[DATA TO EXAMINE]
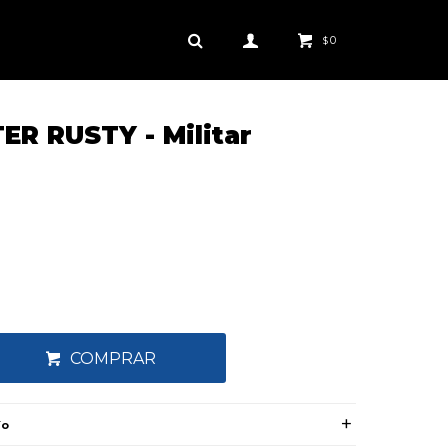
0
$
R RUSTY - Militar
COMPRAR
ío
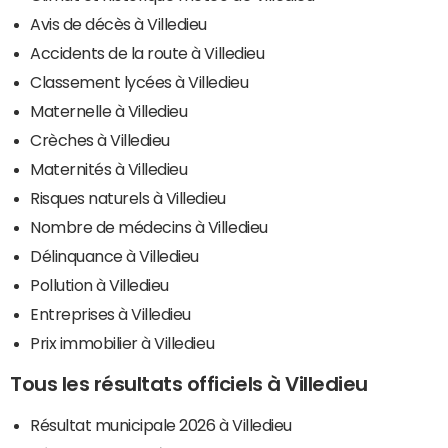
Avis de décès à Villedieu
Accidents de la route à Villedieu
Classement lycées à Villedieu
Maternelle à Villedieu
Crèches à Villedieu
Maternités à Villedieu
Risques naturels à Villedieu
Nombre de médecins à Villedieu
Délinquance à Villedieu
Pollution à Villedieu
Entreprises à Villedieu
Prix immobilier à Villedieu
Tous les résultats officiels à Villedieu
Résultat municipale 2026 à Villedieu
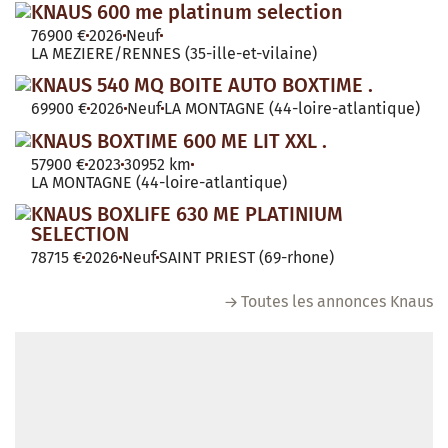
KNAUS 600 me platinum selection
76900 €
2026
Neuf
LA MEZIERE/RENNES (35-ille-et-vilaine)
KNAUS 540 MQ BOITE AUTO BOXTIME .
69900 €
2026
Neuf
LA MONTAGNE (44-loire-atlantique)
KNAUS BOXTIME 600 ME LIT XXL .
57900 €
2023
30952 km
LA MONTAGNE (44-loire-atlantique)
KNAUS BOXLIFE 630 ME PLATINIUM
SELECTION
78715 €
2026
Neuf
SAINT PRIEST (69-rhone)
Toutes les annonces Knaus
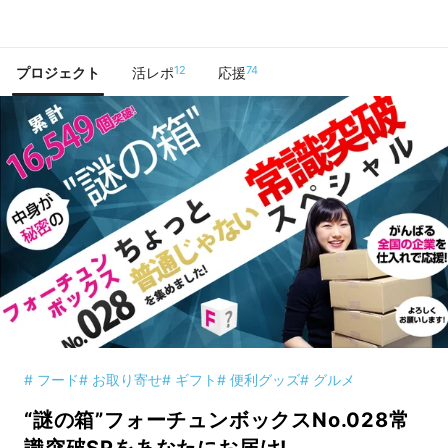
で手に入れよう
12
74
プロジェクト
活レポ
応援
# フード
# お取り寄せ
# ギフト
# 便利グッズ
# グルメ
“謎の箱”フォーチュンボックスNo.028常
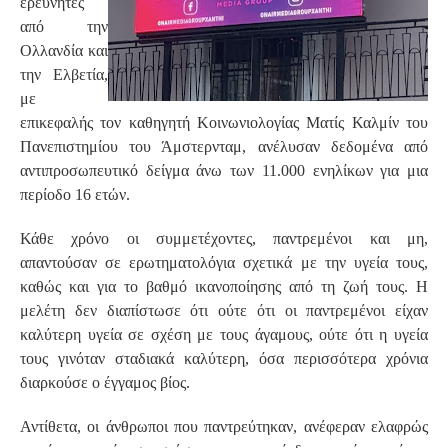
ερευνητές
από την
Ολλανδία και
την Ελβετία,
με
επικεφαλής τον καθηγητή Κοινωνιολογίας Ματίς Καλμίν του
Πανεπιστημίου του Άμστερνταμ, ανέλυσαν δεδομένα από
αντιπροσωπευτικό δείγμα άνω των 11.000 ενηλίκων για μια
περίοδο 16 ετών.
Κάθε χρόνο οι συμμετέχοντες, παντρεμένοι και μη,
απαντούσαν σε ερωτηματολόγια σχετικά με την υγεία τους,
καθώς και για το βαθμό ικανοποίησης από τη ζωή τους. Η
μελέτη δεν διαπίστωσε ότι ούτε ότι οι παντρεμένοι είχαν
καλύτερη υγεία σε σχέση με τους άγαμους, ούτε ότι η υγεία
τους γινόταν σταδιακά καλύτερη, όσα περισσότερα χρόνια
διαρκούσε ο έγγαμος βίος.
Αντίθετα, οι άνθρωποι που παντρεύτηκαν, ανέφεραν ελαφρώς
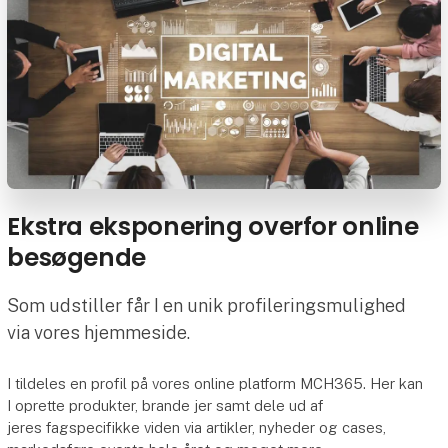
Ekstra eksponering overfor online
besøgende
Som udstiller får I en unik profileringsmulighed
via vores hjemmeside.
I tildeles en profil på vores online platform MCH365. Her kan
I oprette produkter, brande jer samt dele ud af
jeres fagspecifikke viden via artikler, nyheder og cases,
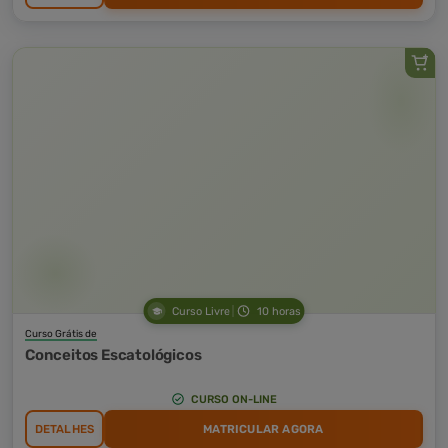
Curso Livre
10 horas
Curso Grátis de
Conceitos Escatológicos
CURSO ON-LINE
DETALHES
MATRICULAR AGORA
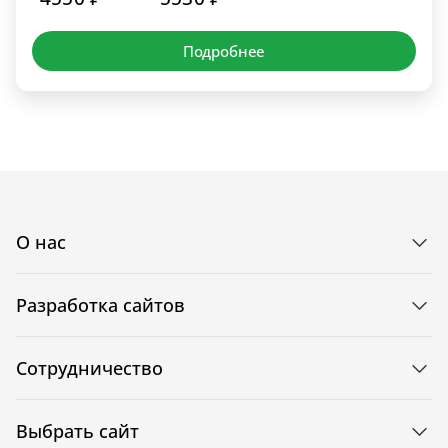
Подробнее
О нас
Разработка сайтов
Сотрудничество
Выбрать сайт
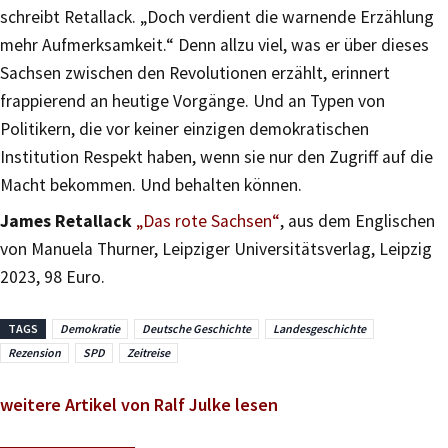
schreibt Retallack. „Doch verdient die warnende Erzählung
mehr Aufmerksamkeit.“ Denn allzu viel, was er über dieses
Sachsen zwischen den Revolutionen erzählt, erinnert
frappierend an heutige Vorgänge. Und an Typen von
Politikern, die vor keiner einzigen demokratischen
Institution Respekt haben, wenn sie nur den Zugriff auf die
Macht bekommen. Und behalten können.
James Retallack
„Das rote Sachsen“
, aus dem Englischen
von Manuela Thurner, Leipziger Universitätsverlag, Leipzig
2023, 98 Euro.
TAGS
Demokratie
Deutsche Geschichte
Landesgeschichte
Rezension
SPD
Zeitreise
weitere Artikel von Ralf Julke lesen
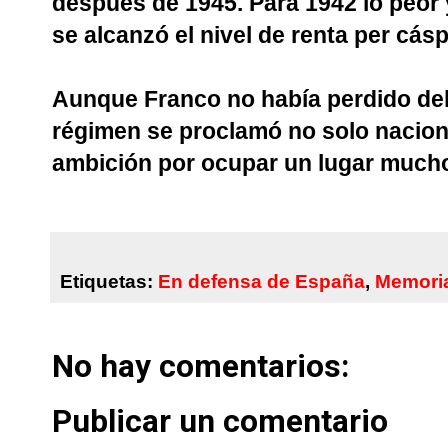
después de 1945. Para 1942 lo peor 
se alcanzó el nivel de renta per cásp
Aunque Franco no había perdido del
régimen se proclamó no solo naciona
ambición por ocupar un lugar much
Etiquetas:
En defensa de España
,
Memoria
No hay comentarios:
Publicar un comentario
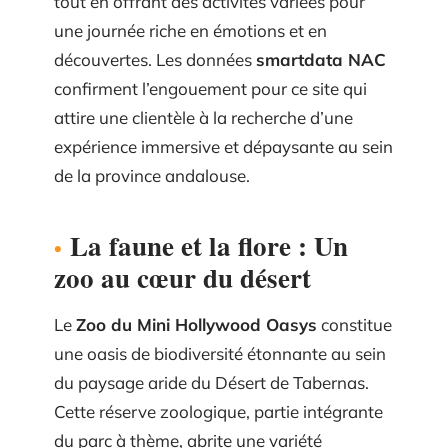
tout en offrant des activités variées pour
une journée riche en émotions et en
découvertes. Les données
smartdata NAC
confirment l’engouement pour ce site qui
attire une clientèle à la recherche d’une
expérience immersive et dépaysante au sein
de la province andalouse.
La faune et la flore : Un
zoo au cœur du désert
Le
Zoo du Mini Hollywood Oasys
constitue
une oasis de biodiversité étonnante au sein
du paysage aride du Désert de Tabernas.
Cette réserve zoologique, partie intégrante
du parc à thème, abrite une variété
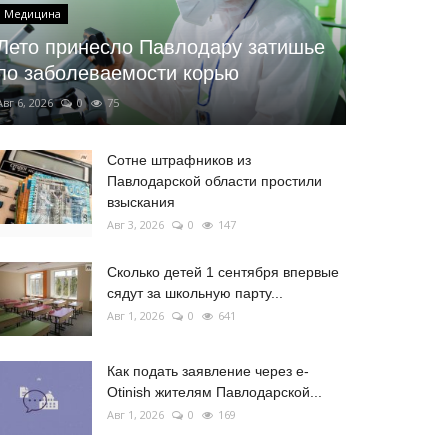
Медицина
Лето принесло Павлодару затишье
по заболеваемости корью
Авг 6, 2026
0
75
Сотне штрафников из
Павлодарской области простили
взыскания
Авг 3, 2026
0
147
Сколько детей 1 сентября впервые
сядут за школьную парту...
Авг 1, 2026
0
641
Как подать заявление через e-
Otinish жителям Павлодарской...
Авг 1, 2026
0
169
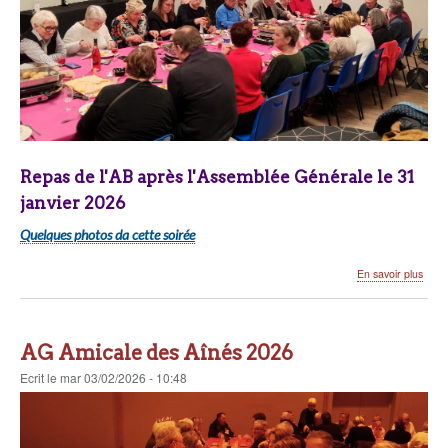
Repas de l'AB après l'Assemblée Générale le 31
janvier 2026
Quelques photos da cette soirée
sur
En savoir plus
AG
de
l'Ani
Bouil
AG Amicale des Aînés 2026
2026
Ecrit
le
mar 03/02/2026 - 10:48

[AIM OF THE EXERCISE] Those lines of the records above that run from the one containing "Ekstra eksponering overfor online" through the one containing "Выбрать сайт" should be returned exactly, with no pictures among them.

[TASK SOLUTION]
Ekstra eksponering overfor online
besøgende
Som udstiller får I en unik profileringsmulighed
via vores hjemmeside.
I tildeles en profil på vores online platform MCH365. Her kan
I oprette produkter, brande jer samt dele ud af
jeres fagspecifikke viden via artikler, nyheder og cases,
Curso Livre
10 horas
Curso Grátis de
Conceitos Escatológicos
CURSO ON-LINE
DETALHES
MATRICULAR AGORA
Подробнее
О нас
Разработка сайтов
Сотрудничество
Выбрать сайт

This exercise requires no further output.